I’m working it out. I journal. I talk to friends. I write songs. I try to treat others better. But also, I get a new mattress. I quit punishing myself for being unlovable, and instead love myself, hoping to set off a chain reaction. And I watch my llama sheets gratefully as they swirl around in the last load of the night in a crappy laundromat outside of Cleveland, and count my stupid blessings.
I suspect Zoe to be a future vegetarian. From naming her chickens so they can’t be killed, to defending the cricket that the chickens foraged, all four years of her seems predestined as her bleeding heart leaks from her wide blue eyes.
I am frustrated to find out that I am a grown up, and that I am still as helpless to save anyone as when I was a kid. It’s all a sham.
Maybe it goes like this–
But maybe it isn’t like that at all.
In Bangor, we woke up in a movie theater parking lot in hopes of catching an early showing of the latest superhero movie before our show that night in Ellsworth. I love superheros, but I’m late to the game. I didn’t grow up in Batman pajamas, or even attempt to care about Saturday morning cartoons that contained anyone with a flimsy mask and a cape. I didn’t belong there.
It goes like this–
I am calling bullshit on belonging.
There’s a funny scene with a taco and a spaceship in the new superhero movie. I laughed so hard I got a popcorn kernel caught in my throat. I didn’t have to assess if there was more to the joke or not. Taco spaceship physical comedy is hilarious no matter who you are.

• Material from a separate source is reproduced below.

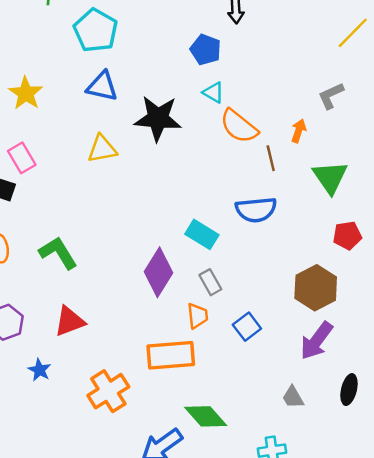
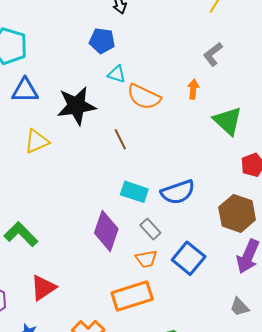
brown line: (271, 158) -> (120, 139), moved
blue semicircle: (256, 210) -> (178, 192), moved
orange trapezoid: (198, 316) -> (146, 259), turned 100
blue square: (247, 327) -> (189, 258), size x1.4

Guess how much I love you? Guess how much I love youuuu?
Today I turn 33. I cut my own hair in parking lots with kitchen scissors, and then ask my friend or my Someone to help clean up the mess I made of my head. I am closer to shaving my head completely, and realized last week that if I don’t do it, it would be a lifetime regret on my deathbed. I think about dying less, but of my deathbed more. I hope it has soft sheets and good lighting. In the last year, I’ve unraveled half a lifetime’s worth of shame, and the tremors of it are still frequent, but fading. I am dissatisfied with most of my wardrobe, but happier in my skin, so I don’t care as much that I am dissatisfied with my wardrobe. I miss how sensitive I was when I was a kid, back when everyone told me I was too sensitive, and I am scraping callouses to get back to it. This means that I spend more time doing nothing, wondering if trees transmit messages telepathically, and chewing my food more slowly. I eat less sugar and drink less alcohol, but not from my enormous restraint and self discipline. I just kind of forgot. I’ve given up on having a stringent schedule, and have somehow become more productive, anyway. I still love spicy foods, but now they make it hurt when I pee. I think less of the life I want to live and more of the life I am living. I am keenly aware that my frustration with my new dog is often in direct correlation with my frustration with myself. My favorite colors are still yellow and brown. I’m learning how to bind books. I think about where I belong almost every day, and have no answer. I am starting to believe that I’ve never belonged anywhere. I’m not tired all the time, anymore. I prefer chocolate chunks to chocolate chips because chips are for babies and I am a grown up now. Also, chunks taste better. I use the words “generous” and “grateful” more, but not in a Zenny yoga lady kind of way, even though I’m a lady who does yoga all the time. I think frogs wearing hats are hilarious. I am less afraid of snakes. I don’t think snakes wearing hats are hilarious, but maybe they are less scary. I managed to restrain from making any 33-year-old Jesus martyr jokes for this post. But all the jokes I thought of were so funny. I guess maybe 33 isn’t a step in the right direction, but a step in a direction, and that’s good enough for me.